À 50 ans, il change de métier et devient camionneur artisan et son travail l’amène dans le Parc des Laurentides. Il chante plusieurs chansons dans un karaoké à Laterrière laissant sans voix ses collègues constructeurs de route. Le lendemain l’un deux vient le voir et comment il n’a pas encore choisi son nom de camionneur (une tradition dans le domaine), celui lui propose le nom de Monsieur Karaoké. Jean-Claude est séduit par la suggestion et fait lettrer son camion avec son nouveau nom. Pierre Bouchard, artiste de Baie-Saint-Catherine, participe à la création du visuel.



En 2005, M. Karaoké est ressuscité et guéri de son traumatisme d’enfance, prend un grand plaisir à chanter. Il collabore avec Maxim Farago et rencontre des artistes qu’il admire, dont Michel Rivard.


Il fait quelques concours dont La Voix de Charlevoix et depuis quelque temps il fait des karaokés live sur Facebook.


Avec humilité, il dit ne pas avoir un large auditoire, mais son live de la veille a suscité 950 commentaires. Toutes les semaines, pendant 2 heures il interprète entre 30 et 40 chansons ce qui est énorme. Son répertoire est composé en bonne partie des chanteurs français comme Sardou, Bécaud, Hallyday, Barrière et des Québécois comme Patrick Normand, Charlebois, Dubois, Rivard etc. Sa chanson fétiche est le Ranch à Willie qui devient Monsieur Karaoké.

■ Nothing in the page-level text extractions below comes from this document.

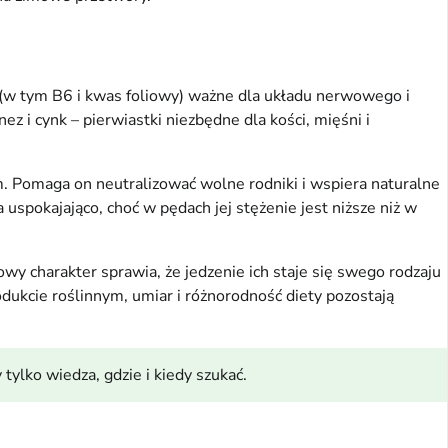
(w tym B6 i kwas foliowy) ważne dla układu nerwowego i
i cynk – pierwiastki niezbędne dla kości, mięśni i
m. Pomaga on neutralizować wolne rodniki i wspiera naturalne
uspokajająco, choć w pędach jej stężenie jest niższe niż w
owy charakter sprawia, że jedzenie ich staje się swego rodzaju
dukcie roślinnym, umiar i różnorodność diety pozostają
tylko wiedza, gdzie i kiedy szukać.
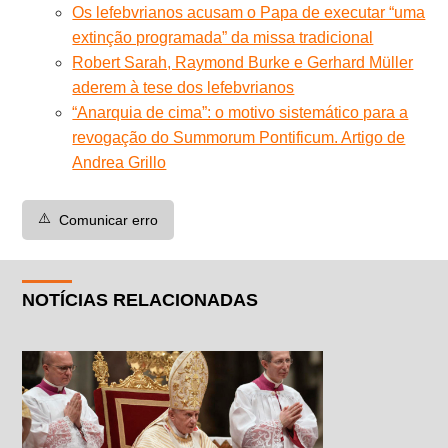
Os lefebvrianos acusam o Papa de executar “uma
extinção programada” da missa tradicional
Robert Sarah, Raymond Burke e Gerhard Müller
aderem à tese dos lefebvrianos
“Anarquia de cima”: o motivo sistemático para a
revogação do Summorum Pontificum. Artigo de
Andrea Grillo
⚠️
Comunicar erro
NOTÍCIAS RELACIONADAS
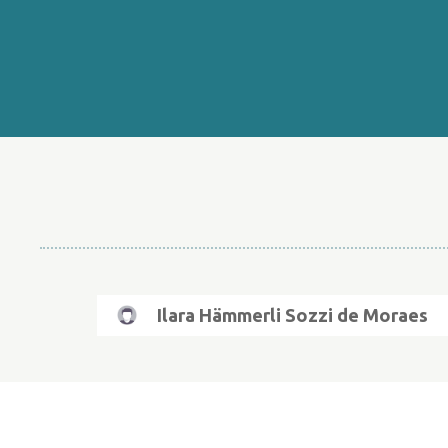
Ilara Hämmerli Sozzi de Moraes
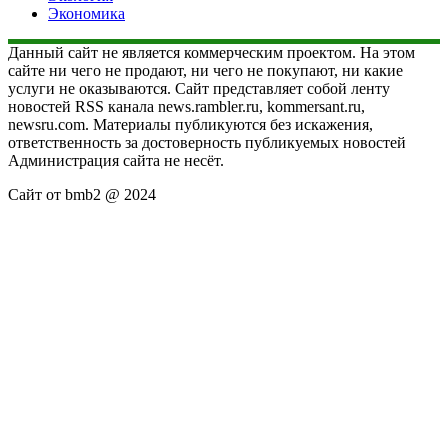
Экономика
Данный сайт не является коммерческим проектом. На этом
сайте ни чего не продают, ни чего не покупают, ни какие
услуги не оказываются. Сайт представляет собой ленту
новостей RSS канала news.rambler.ru, kommersant.ru,
newsru.com. Материалы публикуются без искажения,
ответственность за достоверность публикуемых новостей
Администрация сайта не несёт.
Сайт от bmb2 @ 2024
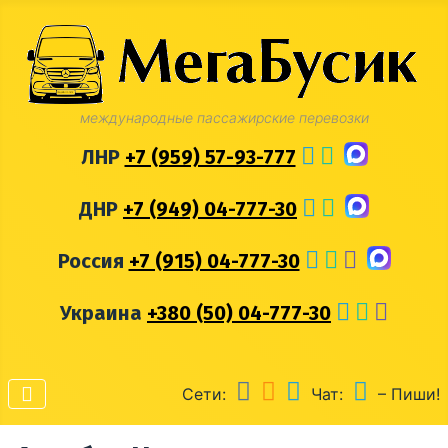
международные пассажирские перевозки
ЛНР
+7 (959) 57-93-777
ДНР
+7 (949) 04-777-30
Россия
+7 (915) 04-777-30
Украина
+380 (50) 04-777-30
Сети:
Чат:
– Пиши!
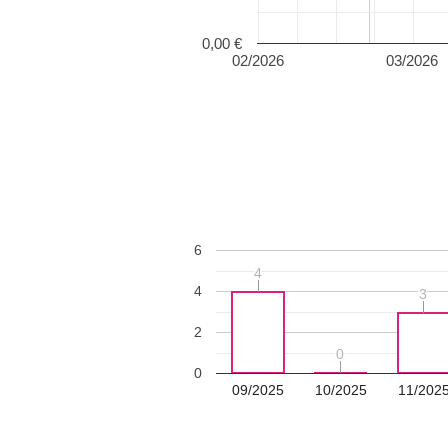
0,00 €
02/2026
03/2026
6
4
4
4
3
3
2
0
0
0
09/2025
10/2025
11/202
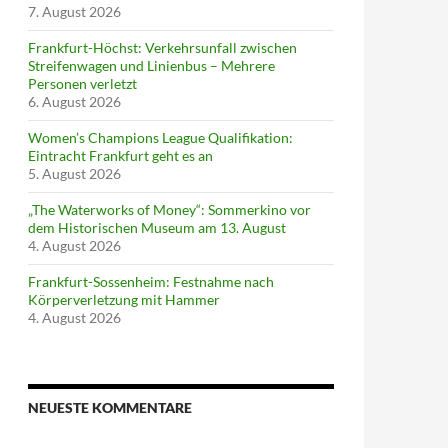
7. August 2026
Frankfurt-Höchst: Verkehrsunfall zwischen
Streifenwagen und Linienbus – Mehrere
Personen verletzt
6. August 2026
Women’s Champions League Qualifikation:
Eintracht Frankfurt geht es an
5. August 2026
„The Waterworks of Money“: Sommerkino vor
dem Historischen Museum am 13. August
4. August 2026
Frankfurt-Sossenheim: Festnahme nach
Körperverletzung mit Hammer
4. August 2026
NEUESTE KOMMENTARE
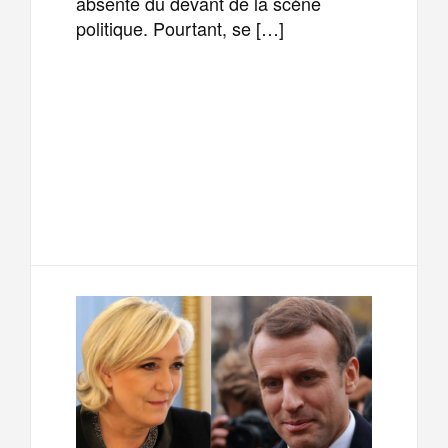
absente du devant de la scène
politique. Pourtant, se […]
F
T
E
M
a
w
m
e
T
P
c
i
a
s
e
a
e
t
i
s
l
r
b
t
l
a
e
t
o
e
g
g
a
o
r
e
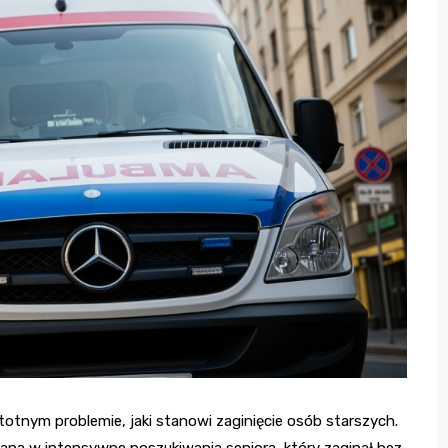
otnym problemie, jaki stanowi zaginięcie osób starszych.
ana w intensywne poszukiwania seniora, który zaginął bez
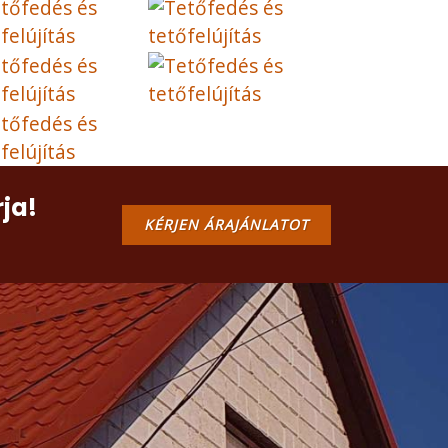
rja!
KÉRJEN ÁRAJÁNLATOT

Hors de la musique, monsieur Boily a déjà tenté sa chance comme conseiller à Saint-Siméon Paroisse. Il est arrivé et le gagnant s’est déterminé par un tirage au sort qu’il n’a pas remporté. Il y a quelques années il a vendu sa ferme à monsieur André Desmarais qui y a installé sa Ferme aux 4 temps. Il y travaille comme employé, entre autres, parce qu’il est très difficile de trouver du personnel. À la toute fin de l’entrevue, il me dit qu’il a aussi été jongleur sur monocycle. Un genre d’activité qu’on ne voit pas tous les jours. Pendant 18 ans, il a aussi opéré un gîte touristique de 3 chambres où il a fait toutes sortes de rencontres.


Jean-Claude Boily n’est pas une personne banale et nous savons tous les deux qu’il en aurait encore plus à raconter.